START Data provided

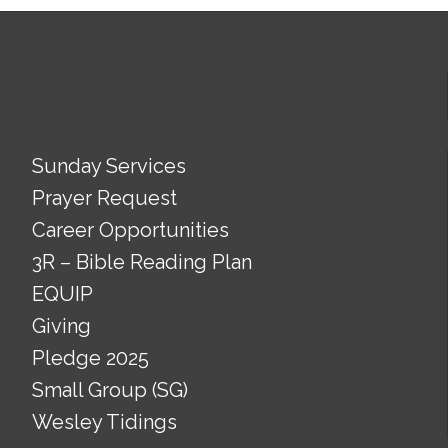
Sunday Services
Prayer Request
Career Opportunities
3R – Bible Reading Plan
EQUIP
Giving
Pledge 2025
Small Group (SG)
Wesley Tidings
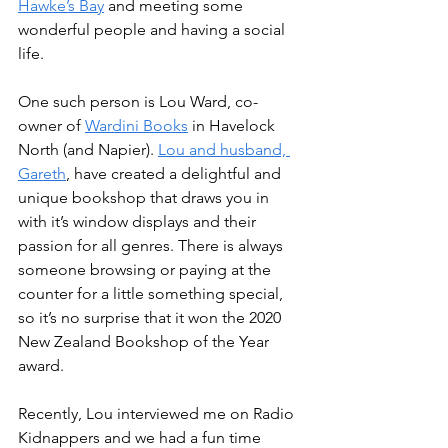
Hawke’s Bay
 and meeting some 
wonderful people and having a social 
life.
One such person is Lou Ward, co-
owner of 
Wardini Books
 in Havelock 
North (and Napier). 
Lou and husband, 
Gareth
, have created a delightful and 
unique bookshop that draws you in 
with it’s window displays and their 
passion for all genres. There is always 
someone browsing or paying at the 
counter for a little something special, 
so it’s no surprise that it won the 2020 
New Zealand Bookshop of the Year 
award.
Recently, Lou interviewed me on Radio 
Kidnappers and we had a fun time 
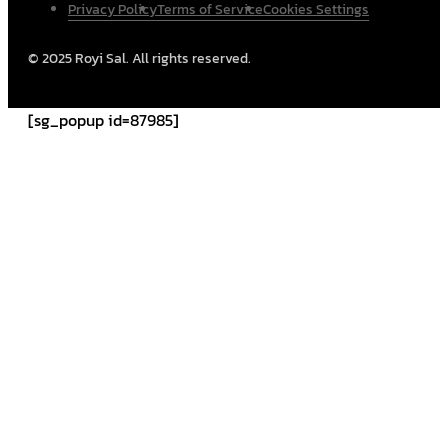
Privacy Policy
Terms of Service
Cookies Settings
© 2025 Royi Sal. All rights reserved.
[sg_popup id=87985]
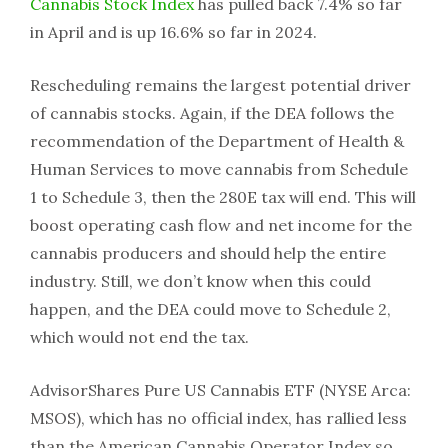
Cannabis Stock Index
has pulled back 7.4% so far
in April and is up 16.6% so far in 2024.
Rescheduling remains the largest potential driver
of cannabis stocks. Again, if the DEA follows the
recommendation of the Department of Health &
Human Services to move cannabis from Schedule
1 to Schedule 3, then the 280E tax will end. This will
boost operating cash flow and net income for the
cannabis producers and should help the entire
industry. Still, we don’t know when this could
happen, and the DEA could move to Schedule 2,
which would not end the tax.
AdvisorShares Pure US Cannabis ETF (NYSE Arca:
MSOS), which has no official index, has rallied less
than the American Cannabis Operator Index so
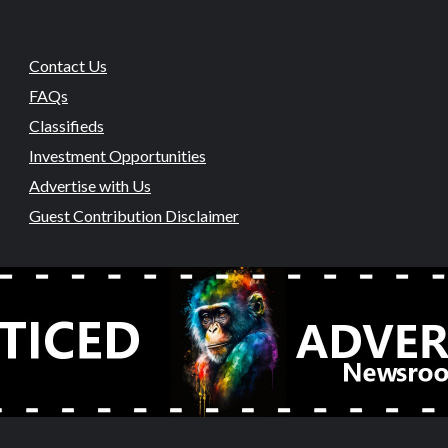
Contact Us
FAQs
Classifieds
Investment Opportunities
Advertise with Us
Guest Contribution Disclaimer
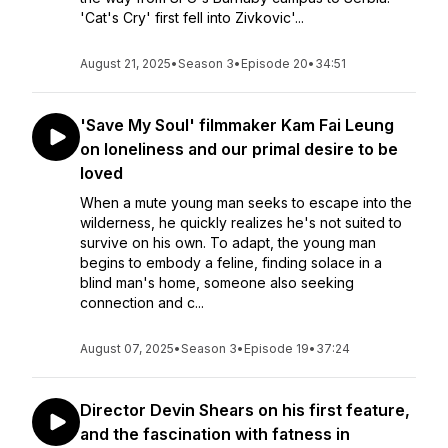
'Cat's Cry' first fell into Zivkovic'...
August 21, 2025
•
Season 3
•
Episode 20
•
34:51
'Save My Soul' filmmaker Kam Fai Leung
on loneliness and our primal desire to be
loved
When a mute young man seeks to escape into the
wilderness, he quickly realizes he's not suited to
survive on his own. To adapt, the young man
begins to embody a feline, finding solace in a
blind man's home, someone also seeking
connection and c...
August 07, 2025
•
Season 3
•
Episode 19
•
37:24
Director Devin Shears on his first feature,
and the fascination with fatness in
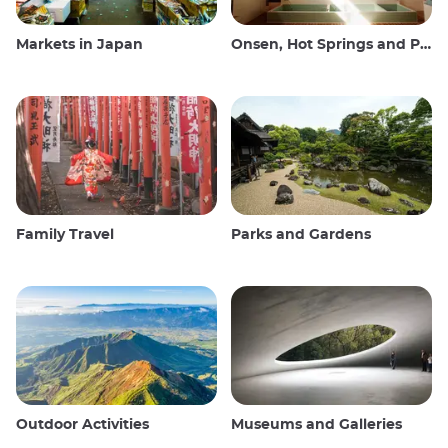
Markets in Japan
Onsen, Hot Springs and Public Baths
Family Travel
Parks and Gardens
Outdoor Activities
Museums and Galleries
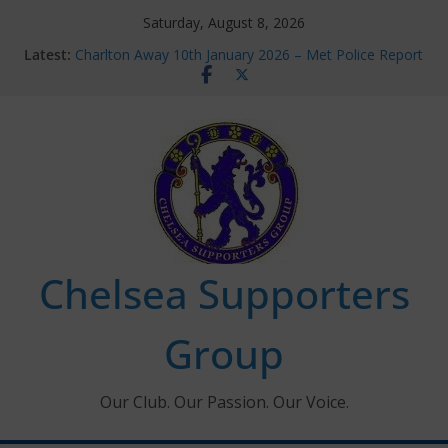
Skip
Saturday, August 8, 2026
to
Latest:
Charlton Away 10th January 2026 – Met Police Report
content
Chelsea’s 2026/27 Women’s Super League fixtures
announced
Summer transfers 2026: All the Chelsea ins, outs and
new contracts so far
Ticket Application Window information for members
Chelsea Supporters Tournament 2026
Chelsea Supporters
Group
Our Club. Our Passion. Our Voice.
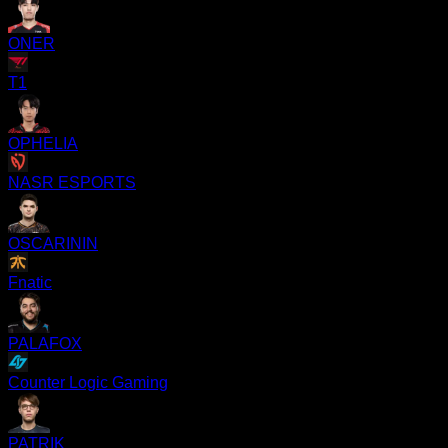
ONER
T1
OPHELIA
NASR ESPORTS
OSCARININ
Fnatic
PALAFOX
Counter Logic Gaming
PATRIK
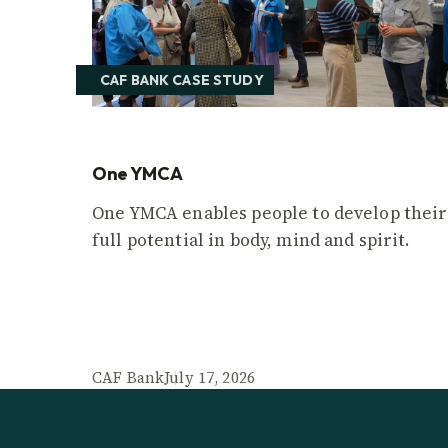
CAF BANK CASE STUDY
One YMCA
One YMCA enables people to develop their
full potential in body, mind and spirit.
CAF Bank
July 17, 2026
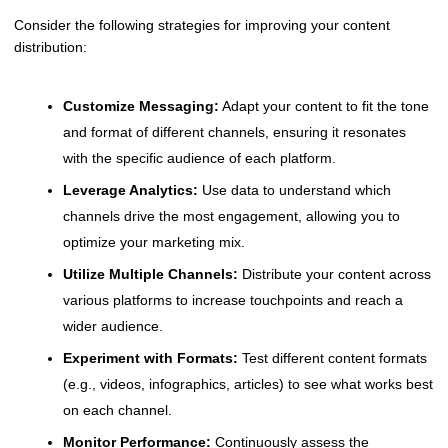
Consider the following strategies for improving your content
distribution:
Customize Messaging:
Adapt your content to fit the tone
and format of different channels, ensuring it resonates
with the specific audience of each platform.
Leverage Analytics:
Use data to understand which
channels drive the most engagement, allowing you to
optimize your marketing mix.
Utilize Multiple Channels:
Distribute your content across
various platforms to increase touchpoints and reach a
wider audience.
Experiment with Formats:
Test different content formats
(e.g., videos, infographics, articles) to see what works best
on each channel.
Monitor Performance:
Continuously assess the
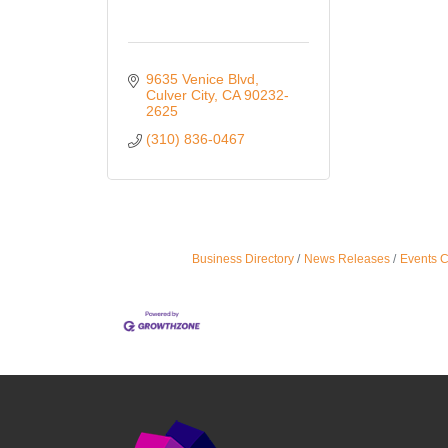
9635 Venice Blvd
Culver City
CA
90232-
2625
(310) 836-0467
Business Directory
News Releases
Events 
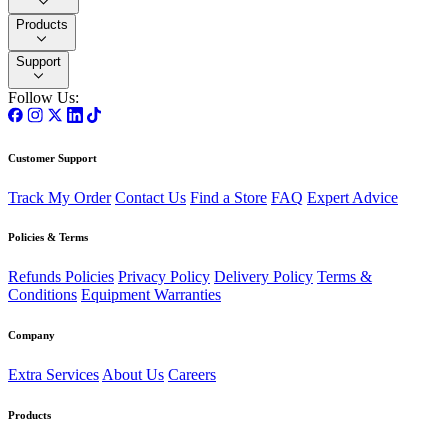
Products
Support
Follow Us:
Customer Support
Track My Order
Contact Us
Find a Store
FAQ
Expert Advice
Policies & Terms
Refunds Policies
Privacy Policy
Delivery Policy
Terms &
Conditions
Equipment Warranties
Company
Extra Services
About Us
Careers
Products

END Data provided
START Data provided

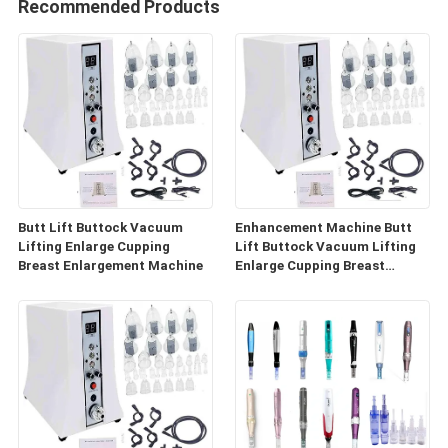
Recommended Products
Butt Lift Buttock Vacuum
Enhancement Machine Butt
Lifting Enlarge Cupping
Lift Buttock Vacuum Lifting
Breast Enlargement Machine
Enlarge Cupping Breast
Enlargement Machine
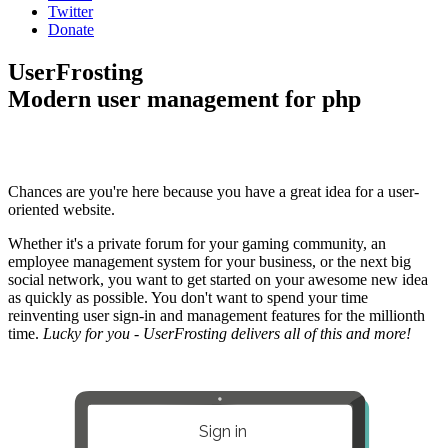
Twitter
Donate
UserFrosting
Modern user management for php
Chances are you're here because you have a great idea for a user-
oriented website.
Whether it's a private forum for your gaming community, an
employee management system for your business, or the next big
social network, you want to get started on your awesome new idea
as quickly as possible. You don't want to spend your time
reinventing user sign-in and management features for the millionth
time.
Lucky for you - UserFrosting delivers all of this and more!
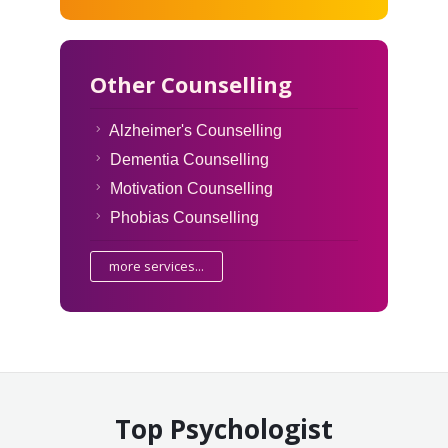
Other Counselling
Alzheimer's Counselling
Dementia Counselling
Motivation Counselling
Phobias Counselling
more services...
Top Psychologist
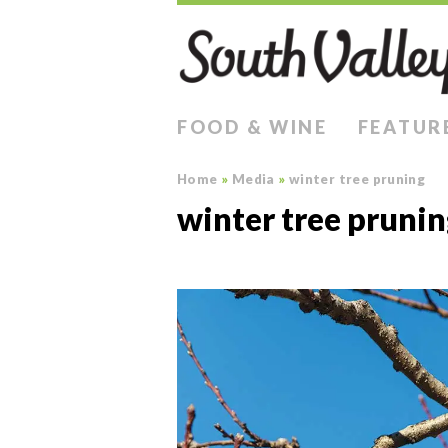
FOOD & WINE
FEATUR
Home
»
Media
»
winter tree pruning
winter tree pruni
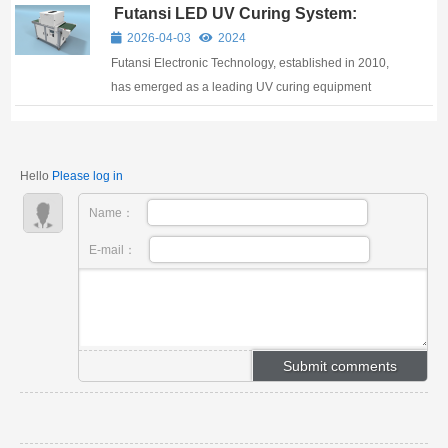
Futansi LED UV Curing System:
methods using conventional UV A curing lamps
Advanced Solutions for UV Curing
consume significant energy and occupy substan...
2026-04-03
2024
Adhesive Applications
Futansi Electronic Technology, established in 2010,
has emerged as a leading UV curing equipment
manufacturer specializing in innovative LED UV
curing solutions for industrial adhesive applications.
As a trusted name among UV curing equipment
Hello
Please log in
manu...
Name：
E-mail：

END Data provided

◆ Assignment ◆
Wherever a line of the entries holds the string "Vacuum", copy that line.

◆ Answer for this exercise ◆
Butt Lift Buttock Vacuum
Lift Buttock Vacuum Lifting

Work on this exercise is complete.